Russia starts withdrawing air force deployed in Syria

MOSCOW - Agence France-Presse
Russia starts withdrawing air force deployed in Syria

UN Syria envoy Staffan de Mistura speaks during a press conference in Geneva on March 14, 2016 on the first day of the second round of Syrian peace talks at the UN headquarter. AFP Photo

The first of Moscow’s warplanes landed back in Russia from Syria on March 15 at the start of a surprise withdrawal that Western governments hope could boost United Nations-brokered peace talks ongoing in Geneva by pressuring the Syrian government.

U.N. Special Envoy for Syria Staffan de Mistura described the pullout as a “significant development” for peace negotiations.

“We hope [this] will have a positive impact on the progress of the negotiations [in Geneva],” he said in a statement on March 15, the fifth anniversary of the start of the war.

Russian President Vladimir Putin on March 14 ordered the “main part” of Russia’s forces out of the war-torn nation, but the Kremlin denied it was trying to pressure its long-time ally Syrian President Bashar al-Assad.

Russia will, however, keep a contingent at its air and naval bases in Syria and a senior official said strikes against “terrorists” would continue.

One al-Qaeda-linked group, the al-Nusra Front, branded the withdrawal a “defeat” and vowed to launch a new offensive in Syria.

Putin said March 14 that Moscow’s military goal had been “on the whole” completed some five-and-a-half months and 9,000 combat sorties after the Kremlin launched its bombing campaign in support of Assad.
State media broadcast live footage of flag-waving crowds greeting returning pilots at a military base in southwest Russia as a brass band played.

“It is still too early to speak of victory over terrorism. The Russian air group has a task of continuing to strike terrorist targets,” Russian Deputy Defense Minister Nikolai Pankov was quoted as saying by Russian news agencies at Moscow’s Hmeimim base in Syria.

The West reacted cautiously, since Moscow is yet to specify a timeframe for completing the withdrawal and a Kremlin official said Russia would keep advanced air defense systems in Syria.

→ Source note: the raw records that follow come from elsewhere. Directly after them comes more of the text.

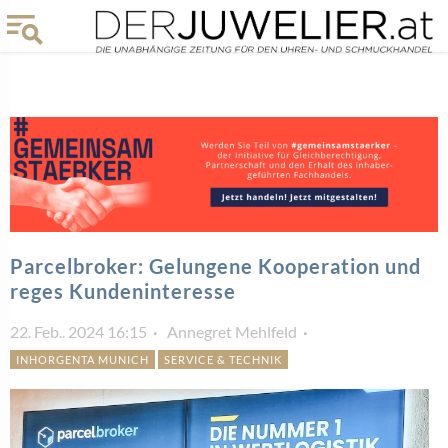
Parcelbroker: Gelungene Kooperation und
reges Kundeninteresse
22. Feb.. 2024 16:15
Annegret Mehlfeld
INHORGENTA MUNICH
SERVICE & TECHNIK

Some governments expressed hope the Russian move could push al-Assad to negotiate, but in Geneva both sides remained locked in a bitter dispute over his fate.

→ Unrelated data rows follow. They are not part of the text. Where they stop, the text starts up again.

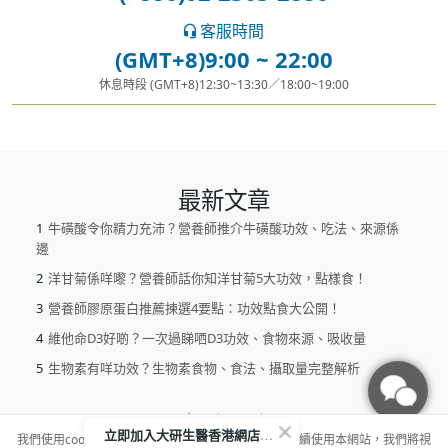
客服時間
(GMT+8)9:00 ~ 22:00
休息時段 (GMT+8)12:30~13:30／18:00~19:00
最新文章
牛磺酸令你精力充沛？營養師推介牛磺酸功效、吃法、來源係
邊
洋甘菊係咩嚟？營養師話你知洋甘菊5大功效，點樣食！
營養師膠原蛋白推薦揀選4要點：功效點食大公開！
維他命D3好啲？一次過睇哂D3功效、食物來源、吸收量
生物素有咩功效？生物素食物、食法、攝取量完整解析
客戶服務
立即加入大研生醫香港網店WhatsApp CS谷 即抽購物金高達$75！🎁
我們使用cookies為你提供更優質的使用體驗，若您繼續使用本網站，我們將視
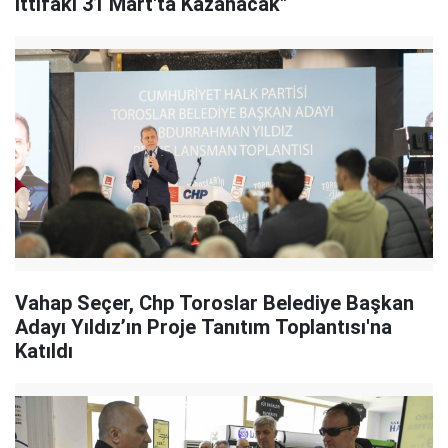
İttifakı 31 Mart'ta Kazanacak"
Vahap Seçer, Chp Toroslar Belediye Başkan
Adayı Yıldız’ın Proje Tanıtım Toplantısı'na
Katıldı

The talks opened after a temporary cease-fire between al-Assad’s forces and opponents was introduced on Feb. 27 and has largely held, although it does not cover the Islamic State of Iraq and the Levant (ISIL) and the Nusra Front.

De Mistura was expected to hold his first official meeting March 15 with the opposition High Negotiations Committee (HNC), which has repeatedly said al-Assad cannot be part of Syria’s political future.

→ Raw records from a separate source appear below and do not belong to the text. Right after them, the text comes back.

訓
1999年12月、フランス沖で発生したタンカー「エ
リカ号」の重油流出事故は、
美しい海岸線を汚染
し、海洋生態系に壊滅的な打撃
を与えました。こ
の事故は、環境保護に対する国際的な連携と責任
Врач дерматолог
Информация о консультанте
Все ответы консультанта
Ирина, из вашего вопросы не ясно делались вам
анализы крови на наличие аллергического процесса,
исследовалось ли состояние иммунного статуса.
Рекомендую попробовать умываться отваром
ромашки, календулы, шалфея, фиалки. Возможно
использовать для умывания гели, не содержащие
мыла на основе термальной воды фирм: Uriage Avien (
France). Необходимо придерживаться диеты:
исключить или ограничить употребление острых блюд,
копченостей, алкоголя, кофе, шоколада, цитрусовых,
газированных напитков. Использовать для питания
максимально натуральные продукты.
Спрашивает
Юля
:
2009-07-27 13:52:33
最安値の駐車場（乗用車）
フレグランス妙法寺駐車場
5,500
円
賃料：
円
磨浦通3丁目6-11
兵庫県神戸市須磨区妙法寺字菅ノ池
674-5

Damascus sparked Western anger by staking out an uncompromising stance before the talks, insisting that discussions on al-Assad’s removal were a “red line” they would not cross.

Kremlin spokesman Dmitry Peskov denied that the Kremlin was angered by al-Assad’s perceived inflexibility.

But in February, Russia was unusually critical of al-Assad after he vowed in an interview with AFP to retake the whole country, saying his stance was “not in accord” with Moscow’s diplomatic efforts.

German Foreign Minister Frank-Walter Steinmeier said a Russian withdrawal “increases the pressure” on al-Assad to negotiate, while France’s Foreign Ministry said “anything that helps towards a de-escalation in Syria should be encouraged.” 

Moscow has pledged to ratchet up its own diplomatic efforts to find a political solution to a conflict that has killed more than 270,000 people and displaced millions since March 2011.

The White House said U.S. President Barack Obama had spoken to Putin following Russia’s announcement, and discussed the “next steps required to fully implement the cessation of hostilities.”

But U.S. officials offered a cautious initial assessment.

“At this point, we are going to see how things play out over the next few days,” a senior administration official told AFP.

The foreign minister of Iran – which controls thousands of troops supporting al-Assad on the ground in Syria – said Russia’s withdrawal showed Moscow did not “see an imminent need [to] resort to force in maintaining the cease-fire.”

Meanwhile, Russian helicopters pounded jihadist positions around the ancient city of Palmyra on March 15 as Syrian troops pressed a ground advance, the Syrian Observatory for Human Right said.  

“Russian helicopters and warplanes, that are likely Russian, are bombarding Islamic State [ISIL] group positions near Palmyra,” said Observatory director Rami Abdel Rahman.